Currently, the [[ https://wikitech.wikimedia.org/wiki/Data_Engineering/Systems/Hadoop_Event_Ingestion_Lifecycle#ProduceCanaryEvents | ProduceCanaryEvents ]] uses a discovery/scheduling mechanism similar, but simpler, than [[ https://wikitech.wikimedia.org/wiki/Data_Engineering/Systems/Refine | Refine jobs ]].
Both of these jobs need to discover the datasets for which they need to do work. For Refine, we need a way to discover work, detect failures, rerun, mark as done, etc. For ProduceCanaryEvents, we only need to discover work and do it. Detecting failures will be nice, there shouldn't be any dependent downstream jobs.
So wee'll need to solve similar dynamic work discovery for both of these jobs. Some ideas for how to do this for Refine are in {T307505}.
We should do this task before we work on Refine, as it will help us answer dynamic airflow job questions, but with much lower risk.

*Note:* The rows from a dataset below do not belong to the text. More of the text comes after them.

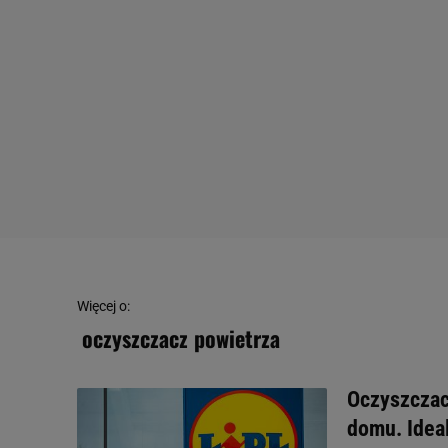
Więcej o:
oczyszczacz powietrza
Oczyszczac
domu. Ideal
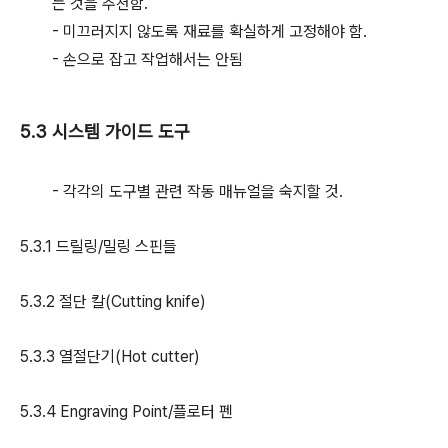
는 것을 추천함.
- 미끄러지지 않도록 재료를 확실하게 고정해야 함.
- 손으로 잡고 작업해서는 안됨
5.3 시스템 가이드 도구
- 각각의 도구별 관련 작동 매뉴얼을 숙지할 것.
5.3.1 드릴링/밀링 스핀들
5.3.2 절단 칼(Cutting knife)
5.3.3 열절단기(Hot cutter)
5.3.4 Engraving Point/플로터 펜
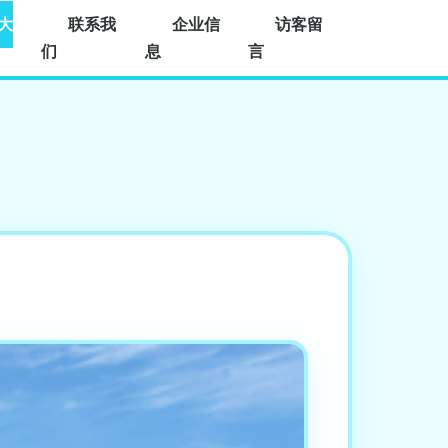
大
联系我
企业信
访客留
们
息
言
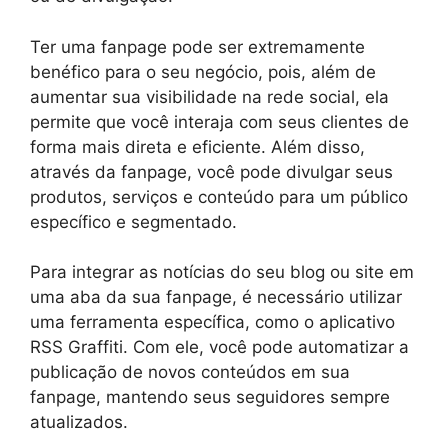
Ter uma fanpage pode ser extremamente
benéfico para o seu negócio, pois, além de
aumentar sua visibilidade na rede social, ela
permite que você interaja com seus clientes de
forma mais direta e eficiente. Além disso,
através da fanpage, você pode divulgar seus
produtos, serviços e conteúdo para um público
específico e segmentado.
Para integrar as notícias do seu blog ou site em
uma aba da sua fanpage, é necessário utilizar
uma ferramenta específica, como o aplicativo
RSS Graffiti. Com ele, você pode automatizar a
publicação de novos conteúdos em sua
fanpage, mantendo seus seguidores sempre
atualizados.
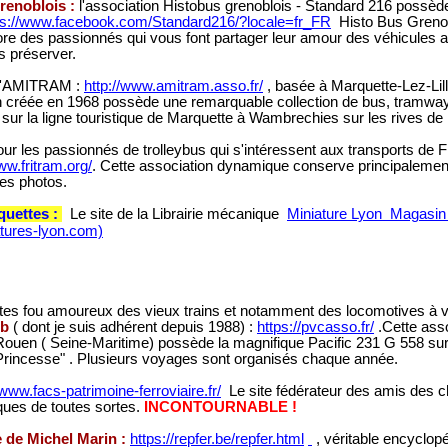
renoblois :
l'association Histobus grenoblois - Standard 216 possè
ps://www.facebook.com/Standard216/?locale=fr_FR
Histo Bus Grenob
re des passionnés qui vous font partager leur amour des véhicules a
es préserver.
'AMITRAM :
http://www.amitram.asso.fr/
, basée à Marquette-Lez-Lill
créée en 1968 possède une remarquable collection de bus, tramways e
 sur la ligne touristique de Marquette à Wambrechies sur les rives de 
ur les passionnés de trolleybus qui s'intéressent aux transports de Fri
ww.fritram.org/
. Cette association dynamique conserve principaleme
les photos.
quettes :
Le site de la Librairie mécanique
Miniature Lyon Magasin 
atures-lyon.com)
s fou amoureux des vieux trains et notamment des locomotives à vape
ub
( dont je suis adhérent depuis 1988) :
https://pvcasso.fr/
.Cette ass
s Rouen ( Seine-Maritime) possède la magnifique Pacific 231 G 558 
Princesse" . Plusieurs voyages sont organisés chaque année.
/www.facs-patrimoine-ferroviaire.fr/
Le site fédérateur des amis des c
iques de toutes sortes.
INCONTOURNABLE !
e de Michel Marin :
https://repfer.be/repfer.html
, véritable encyclopé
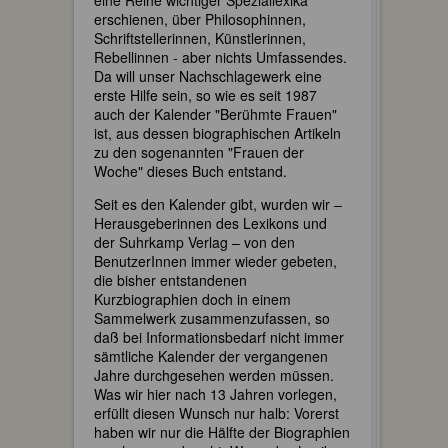
eine Reihe wichtiger Speziallexika
erschienen, über Philosophinnen,
Schriftstellerinnen, Künstlerinnen,
Rebellinnen - aber nichts Umfassendes.
Da will unser Nachschlagewerk eine
erste Hilfe sein, so wie es seit 1987
auch der Kalender "Berühmte Frauen"
ist, aus dessen biographischen Artikeln
zu den sogenannten "Frauen der
Woche" dieses Buch entstand.
Seit es den Kalender gibt, wurden wir –
Herausgeberinnen des Lexikons und
der Suhrkamp Verlag – von den
BenutzerInnen immer wieder gebeten,
die bisher entstandenen
Kurzbiographien doch in einem
Sammelwerk zusammenzufassen, so
daß bei Informationsbedarf nicht immer
sämtliche Kalender der vergangenen
Jahre durchgesehen werden müssen.
Was wir hier nach 13 Jahren vorlegen,
erfüllt diesen Wunsch nur halb: Vorerst
haben wir nur die Hälfte der Biographien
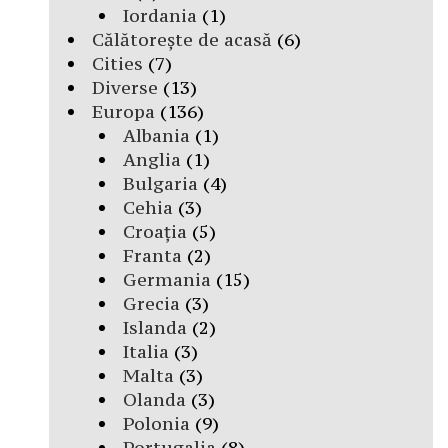
Iordania
(1)
Călătorește de acasă
(6)
Cities
(7)
Diverse
(13)
Europa
(136)
Albania
(1)
Anglia
(1)
Bulgaria
(4)
Cehia
(3)
Croația
(5)
Franta
(2)
Germania
(15)
Grecia
(3)
Islanda
(2)
Italia
(3)
Malta
(3)
Olanda
(3)
Polonia
(9)
Portugalia
(8)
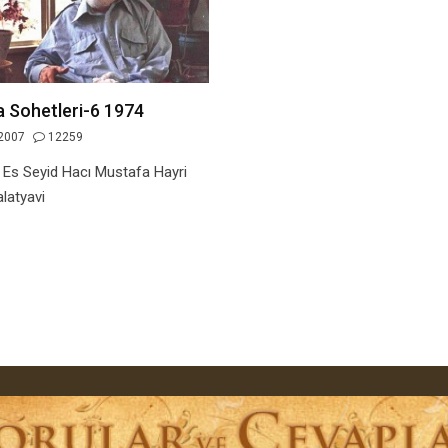
a Sohetleri-6 1974
2007
12259
 Es Seyid Hacı Mustafa Hayri
latyavi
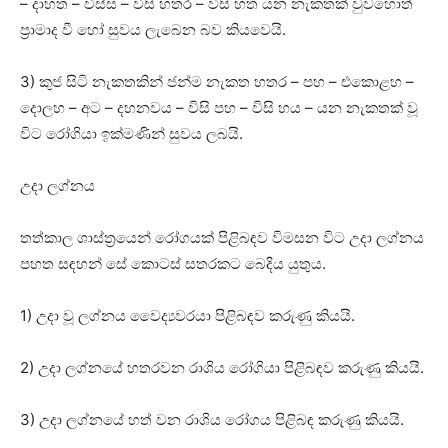
– දාහත – විස්‌ස – විසි හතර – විසි හත යන නැකතක්‌ වුවහොත්
ප්‍රාමාද වී හෝ සුවය ලැබෙන බව කියවෙයි.
3) කුජ සිටි නැකතකින් ජන්ම නැකත හතර – පහ – එකොළහ –
දොලහ – අට – දහනවය – විසි පහ – විසි හය – යන නැකතක්‌ වූ
විට රෝගියා ඉක්‌මණින් සුවය ලබයි.
උදා ලග්නය
තත්කාල ශාස්‌ත්‍රයෙන් රෝගයක්‌ පිළිබඳව විමසන විට උදා ලග්නය
පහත සඳහන් සේ කොටස්‌ සතරකට බෙදිය යුතුය.
1) උදා වූ ලග්නය වෛද්‍යවරයා පිළිබඳව කරුණු කියයි.
2) උදා ලග්නයේ හතරවන රාශිය රෝගියා පිළිබඳව කරුණු කියයි.
3) උදා ලග්නයේ හත් වන රාශිය රෝගය පිළිබඳ කරුණු කියයි.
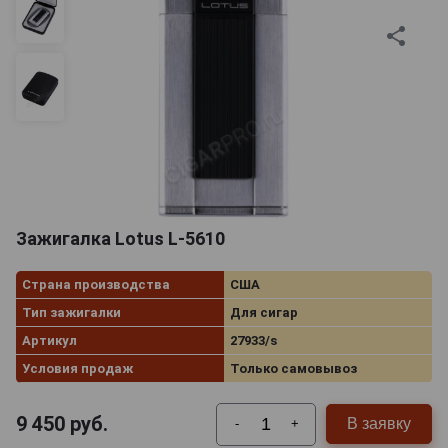
Зажигалка Lotus L-5610
Страна производства
США
Тип зажигалки
Для сигар
Артикул
27933/s
Условия продаж
Только самовывоз
9 450
руб.
В заявку
-
+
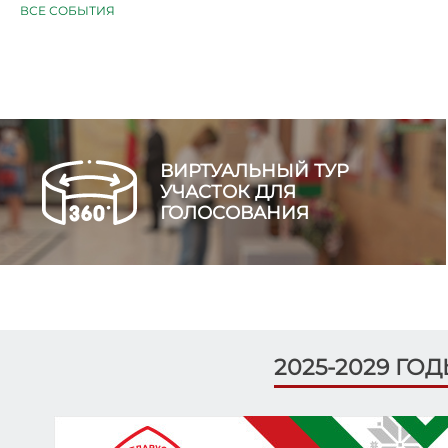
ВСЕ СОБЫТИЯ
ВИРТУАЛЬНЫЙ ТУР
УЧАСТОК ДЛЯ
ГОЛОСОВАНИЯ
2025-2029 ГО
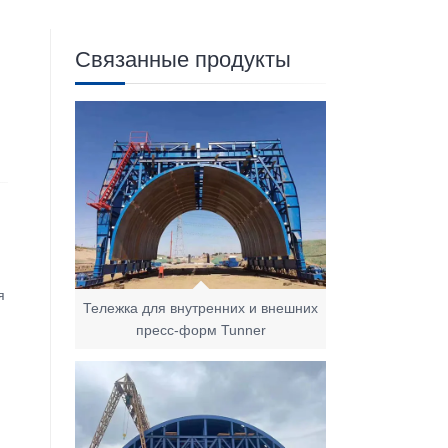
Связанные продукты
я
Тележка для внутренних и внешних
пресс-форм Tunner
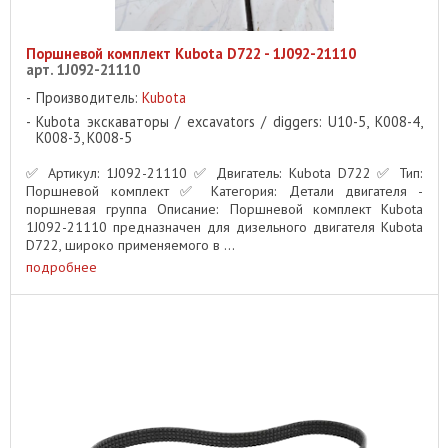
Поршневой комплект Kubota D722 - 1J092-21110
арт. 1J092-21110
Производитель:
Kubota
Kubota экскаваторы / excavators / diggers: U10-5, K008-4,
K008-3, K008-5
✅ Артикул: 1J092-21110 ✅ Двигатель: Kubota D722 ✅ Тип:
Поршневой комплект ✅ Категория: Детали двигателя -
поршневая группа Описание: Поршневой комплект Kubota
1J092-21110 предназначен для дизельного двигателя Kubota
D722, широко применяемого в ...
подробнее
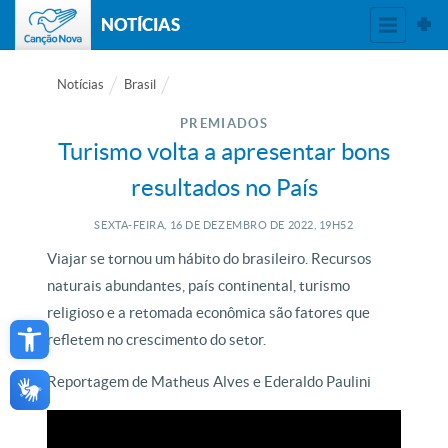
NOTÍCIAS
Notícias
Brasil
PREMIADOS
Turismo volta a apresentar bons
resultados no País
SEXTA-FEIRA, 16
DE
DEZEMBRO
DE
2022, 19H52
Viajar se tornou um hábito do brasileiro. Recursos
naturais abundantes, país continental, turismo
Open toolbar
religioso e a retomada econômica são fatores que
refletem no crescimento do setor.
Reportagem de Matheus Alves e Ederaldo Paulini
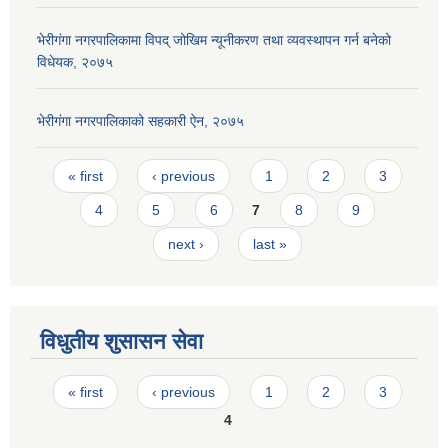
भेरीगंगा नगरपालिकामा विपद् जोखिम न्यूनीकरण तथा व्यवस्थापन गर्न बनेको
विधेयक, २०७५
भेरीगंगा नगरपालिकाको सहकारी ऐन, २०७५
Pages
« first
‹ previous
1
2
3
4
5
6
7
8
9
next ›
last »
विधुतीय शुसासन सेवा
Pages
« first
‹ previous
1
2
3
4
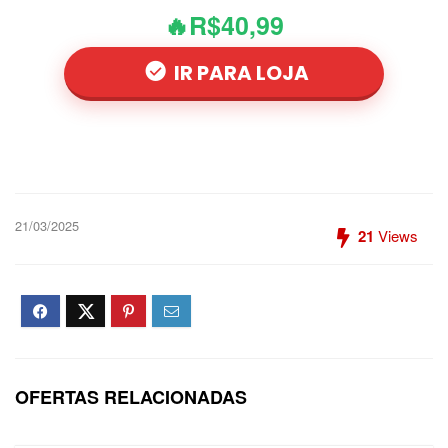
🔥R$40,99
IR PARA LOJA
21/03/2025
21
Views
OFERTAS RELACIONADAS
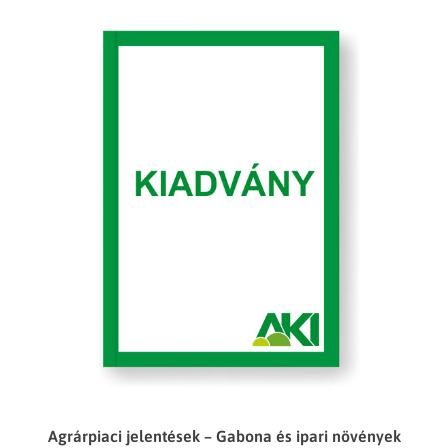
Agrárpiaci jelentések – Gabona és ipari növények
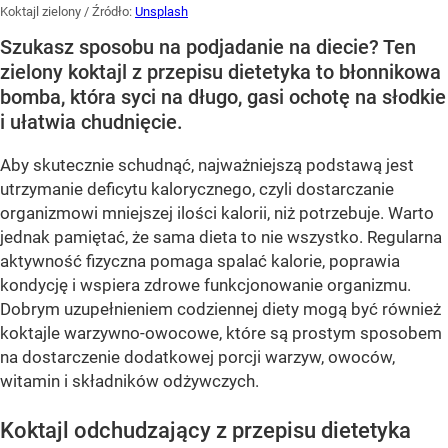
Koktajl zielony
/ Źródło:
Unsplash
Szukasz sposobu na podjadanie na diecie? Ten
zielony koktajl z przepisu dietetyka to błonnikowa
bomba, która syci na długo, gasi ochotę na słodkie
i ułatwia chudnięcie.
Aby skutecznie schudnąć, najważniejszą podstawą jest
utrzymanie deficytu kalorycznego, czyli dostarczanie
organizmowi mniejszej ilości kalorii, niż potrzebuje. Warto
jednak pamiętać, że sama dieta to nie wszystko. Regularna
aktywność fizyczna pomaga spalać kalorie, poprawia
kondycję i wspiera zdrowe funkcjonowanie organizmu.
Dobrym uzupełnieniem codziennej diety mogą być również
koktajle warzywno-owocowe, które są prostym sposobem
na dostarczenie dodatkowej porcji warzyw, owoców,
witamin i składników odżywczych.
Koktajl odchudzający z przepisu dietetyka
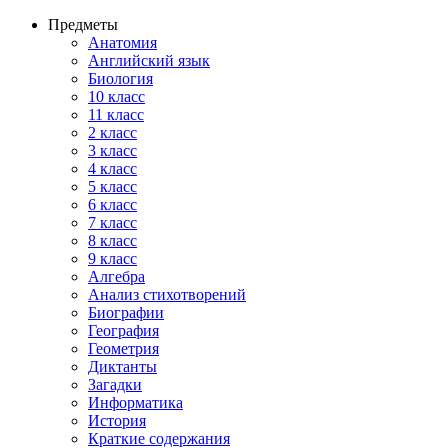
Предметы
Анатомия
Английский язык
Биология
10 класс
11 класс
2 класс
3 класс
4 класс
5 класс
6 класс
7 класс
8 класс
9 класс
Алгебра
Анализ стихотворений
Биографии
География
Геометрия
Диктанты
Загадки
Информатика
История
Краткие содержания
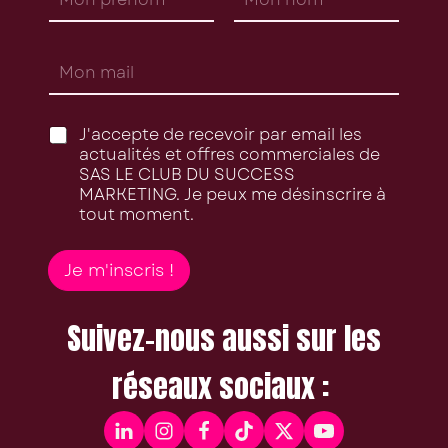
o
m
Prénom
Nom
p
E
r
m
é
a
n
i
o
C
J'accepte de recevoir par email les
l
m
a
actualités et offres commerciales de
*
*
s
SAS LE CLUB DU SUCCESS
e
MARKETING. Je peux me désinscrire à
s
tout moment.
à
c
o
Je m'inscris !
c
h
e
Suivez-nous aussi sur les
r
*
réseaux sociaux :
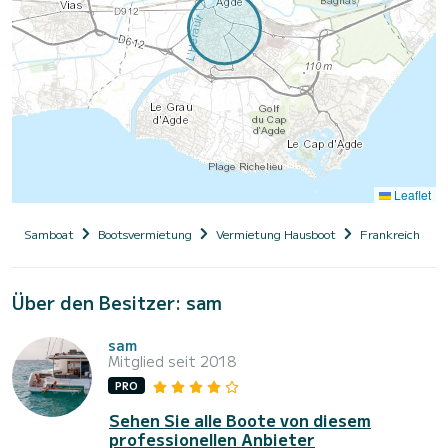
Leaflet
Samboat
Bootsvermietung
Vermietung Hausboot
Frankreich
Über den Besitzer: sam
sam
Mitglied seit 2018
PRO
Sehen Sie alle Boote von diesem
professionellen Anbieter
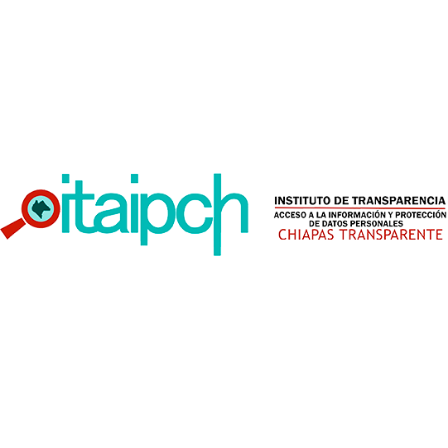
importante de llevar a las personas de Huixtán estos
temas de interés, además reconocieron que Huixtán
es un lugar con mucha riqueza histórica, de gran
colorido y tradición.
Por su parte las personas intérpretes, Margarita
Julia Bautista Hernández y Pedro Felipe Bautista
agradecieron al Pleno del ITAIP Chiapas la
oportunidad de llevar a cabo la sesión en el Municipio
de Huixtán, para que las personas conozcan al ITAIP
Chiapas y también los derechos humanos que
garantizan y protegen.
Al finalizar la sesión, el Mtro. Jesús David Pineda
Carpio, Comisionado Presidente del ITAIP Chiapas
comentó “Es un ejercicio muy importante para
nosotros el estar hoy en este pueblo originario lleno
de belleza natural, cultural y de historia, es relevante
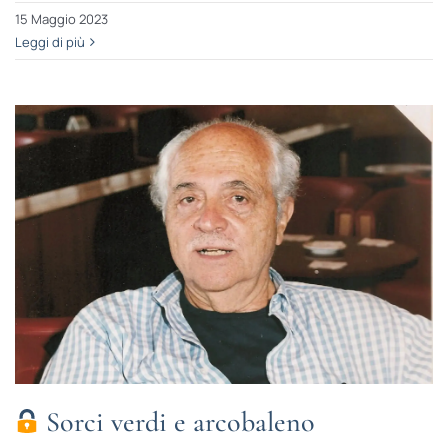
15 Maggio 2023
Leggi di più
Sorci verdi e arcobaleno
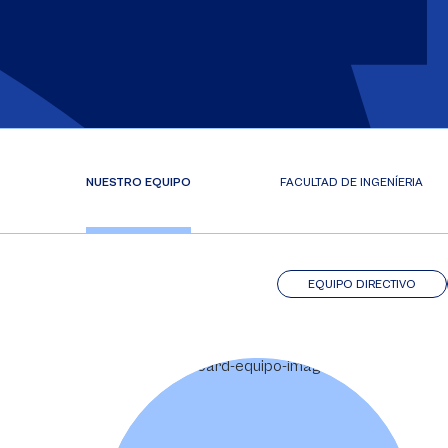
NUESTRO EQUIPO
FACULTAD DE INGENÍERIA
EQUIPO DIRECTIVO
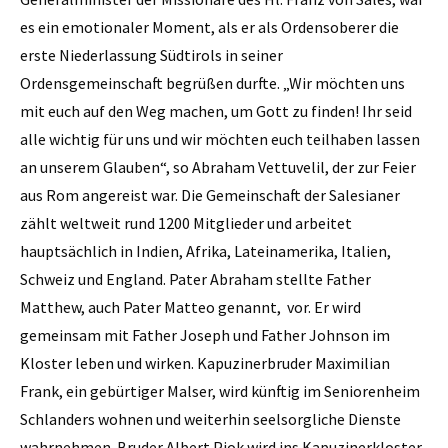
es ein emotionaler Moment, als er als Ordensoberer die
erste Niederlassung Südtirols in seiner
Ordensgemeinschaft begrüßen durfte. „Wir möchten uns
mit euch auf den Weg machen, um Gott zu finden! Ihr seid
alle wichtig für uns und wir möchten euch teilhaben lassen
an unserem Glauben“, so Abraham Vettuvelil, der zur Feier
aus Rom angereist war. Die Gemeinschaft der Salesianer
zählt weltweit rund 1200 Mitglieder und arbeitet
hauptsächlich in Indien, Afrika, Lateinamerika, Italien,
Schweiz und England. Pater Abraham stellte Father
Matthew, auch Pater Matteo genannt, vor. Er wird
gemeinsam mit Father Joseph und Father Johnson im
Kloster leben und wirken. Kapuzinerbruder Maximilian
Frank, ein gebürtiger Malser, wird künftig im Seniorenheim
Schlanders wohnen und weiterhin seelsorgliche Dienste
wahrnehmen. Bruder Albert Piok wird ins Kapuzinerkloster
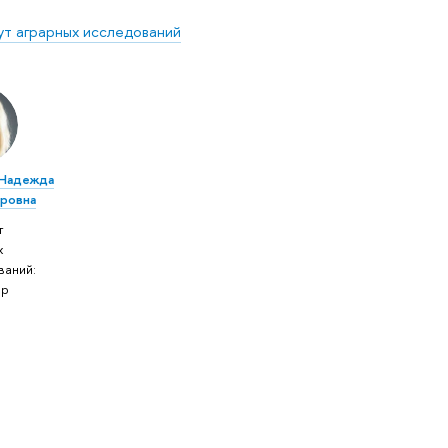
ут аграрных исследований
 Надежда
ровна
т
х
ваний:
ор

Hopefully, doing this will help us better maintain this job, and troubleshoot issues when they arise. E.g. {T326002}
Done is:
[] Airflow can schedule ProduceCanaryEvents at least once an hour, ideally multiple times
[] Airflow UI schedules runs per dataset, so we can visually inspect and alert on ProduceCanaryEvent failures for a specific stream
[] {T337055}